Sunday, January 4, 2015

ANTI-CHRIST OR ANTI-CHRISTIAN? PART III


Nietzsche’s diatribe against bad conscience as a ‘disease’ may sound overstated, if it is generalized against all Christianity across the board, but the experience of many Evangelical churches in America, of which I can judge from personal experience, shows ‘bad conscience’ turned into such a caricature that I doubt that even his vivid imagination could ever have caught up with the horrifyingly ludicrous reality of testimonies given by those weeping, self-abusing ‘invalid-sinners’ joyously and tearfully spilling their diseased guts in a most sick, gruesome, revolting detail in front of the appreciative Sunday-dressed audiences, little children and all, every Sunday morning in every Christian church all around the nation.

As a matter of fact, I have read tons of books of literature with depictions and references to Tartuffery and self-deprecating orgies, but none of those can rival the ugly reality of my personal observations.

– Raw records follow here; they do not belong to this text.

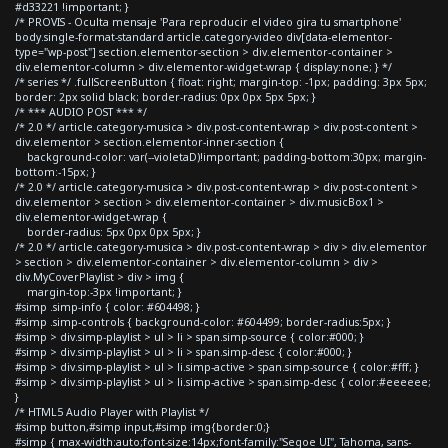
#d33221 !important; }
/* PROVIS - Oculta mensaje 'Para reproducir el video gira tu smartphone'
body.single-format-standard article.category-video div[data-elementor-
type="wp-post"] section.elementor-section > div.elementor-container >
div.elementor-column > div.elementor-widget-wrap { display:none; } */
/* series */ .fullScreenButton { float: right; margin-top: -1px; padding: 3px 5px;
border: 2px solid black; border-radius: 0px 0px 5px 5px; }
/* *** AUDIO POST *** */
/* 2.0 */ article.category-musica > div.post-content-wrap > div.post-content >
div.elementor > section.elementor-inner-section {
background-color: var(--violetaD)!important; padding-bottom:30px; margin-
bottom:-15px; }
/* 2.0 */ article.category-musica > div.post-content-wrap > div.post-content >
div.elementor > section > div.elementor-container > div.musicBox1 >
div.elementor-widget-wrap {
border-radius: 5px 0px 0px 5px; }
/* 2.0 */ article.category-musica > div.post-content-wrap > div > div.elementor
> section > div.elementor-container > div.elementor-column > div >
div.MyCoverPlaylist > div > img {
margin-top:-3px !important; }
#simp .simp-info { color: #604498; }
#simp .simp-controls { background-color: #604499; border-radius:5px; }
#simp > div.simp-playlist > ul > li > span.simp-source { color:#000; }
#simp > div.simp-playlist > ul > li > span.simp-desc { color:#000; }
#simp > div.simp-playlist > ul > li.simp-active > span.simp-source { color:#fff; }
#simp > div.simp-playlist > ul > li.simp-active > span.simp-desc { color:#eeeeee;
}
/* HTML5 Audio Player with Playlist */
#simp button,#simp input,#simp img{border:0;}
#simp { max-width:auto;font-size:14px;font-family:"Segoe UI", Tahoma, sans-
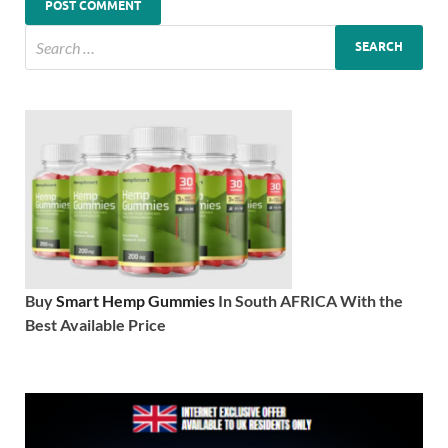
Buy
Smart Hemp Gummies
In South AFRICA With the
Best Available Price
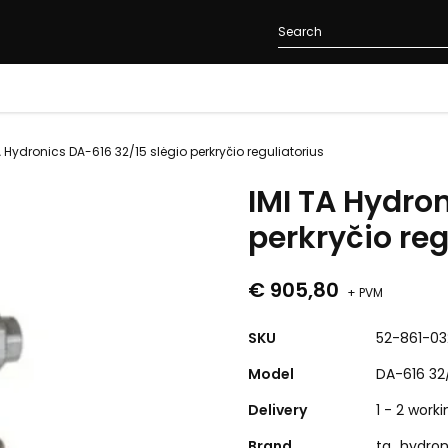
A Hydronics DA-616 32/15 slėgio perkryčio reguliatorius
IMI TA Hydron
perkryčio reg
€ 905,80
+ PVM
SKU
52-861-03
Model
DA-616 32
Delivery
1 - 2 work
Brand
ta_hydron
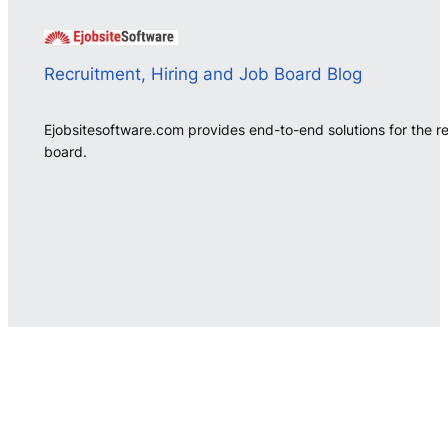
Recruitment, Hiring and Job Board Blog
Ejobsitesoftware.com provides end-to-end solutions for the r
board.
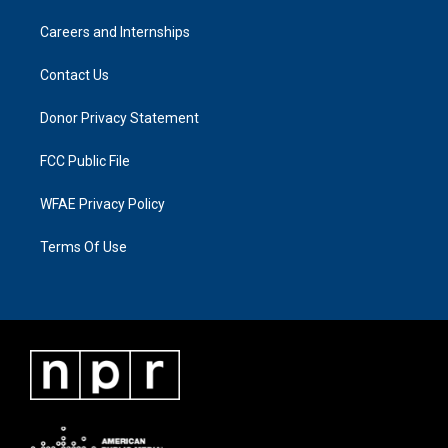
Careers and Internships
Contact Us
Donor Privacy Statement
FCC Public File
WFAE Privacy Policy
Terms Of Use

Nothing of this sort exists in the Russian church. The Catholic churches, where I also had some experience, are much more subdued, even when talking of the horrors of sin and the curse of the Fall. Wherever Nietzsche finds the source of his own experience, I cannot say for sure, but if that was something comparable, I would not blame him for his fiery condemnation and nausea-driven contempt.

But let me stop now, and make a confession that I may have been unfair in singling out modern American churches. The above-described revolting sickness in Christianity goes back a long way virtually to its early days, and Nietzsche, for one, had a lot of its clinical history to draw from.

Incidentally, I have almost forgotten, but now remember those passages from Tertullian, and even Thomas Aquinas, quoted somewhere among my fragments, revoltingly promising the wretched Christian sufferers of their time, and by extension of all time, that incomparable bliss of eternally watching the spectacle of God’s enemies eternally tortured in Hell! These horror things are worth each other, what was I thinking?!

There is an obvious connection here between the sickness of the Dark Ages, and the more recent Christian practices. When sickness is seen as the norm, it encourages imitation, and this is where things are getting really ugly.

It is clear to me now that those Church Fathers who promised their fellow Christians the bliss of watching other people’s eternal suffering were very sick men, the type of invalid Nietzsche is talking about. The key worry here, in general, aside from the sickness of the sick minds, is the hypocrisy of the not-so-sick. Their tearful testimonies are too often not an expression of pathology, but oftentimes a calculated tribute to other people’s sickness, and a recognition of this general cult and culture of sickness as the norm, to which they obligingly defer, in their public confessions.

To put it in a nutshell, whatever Nietzsche says about Christianity, even in the strongest disparaging terms, may be a perfectly legitimate expression of his utter disgust for the abnormal and unnatural practices of all these men and women who have sadly come to represent the faith and practice of Christianity, supposedly, the highest achievement of our Western civilization.

Summing it up, there are perfectly legitimate aspects in Nietzsche’s criticism of Christianity but whether he was indeed anti-Christ in the sense that he was opposed not just to the questionable practices but also to the legitimate basic principles of Christianity is a more difficult question. He probably repudiated the dogma as formulated by Apostle Paul in the New Testament Epistles, but he could not possibly be unsympathetic to the person of Jesus Christ, as some of his Christ references strongly indicate. In our next entry, aptly titled Nietzsche The Covert Christian, we shall continue this discussion, with the clear understanding that, so far, the main question in the title of the present entry has not been answered with any degree of satisfaction.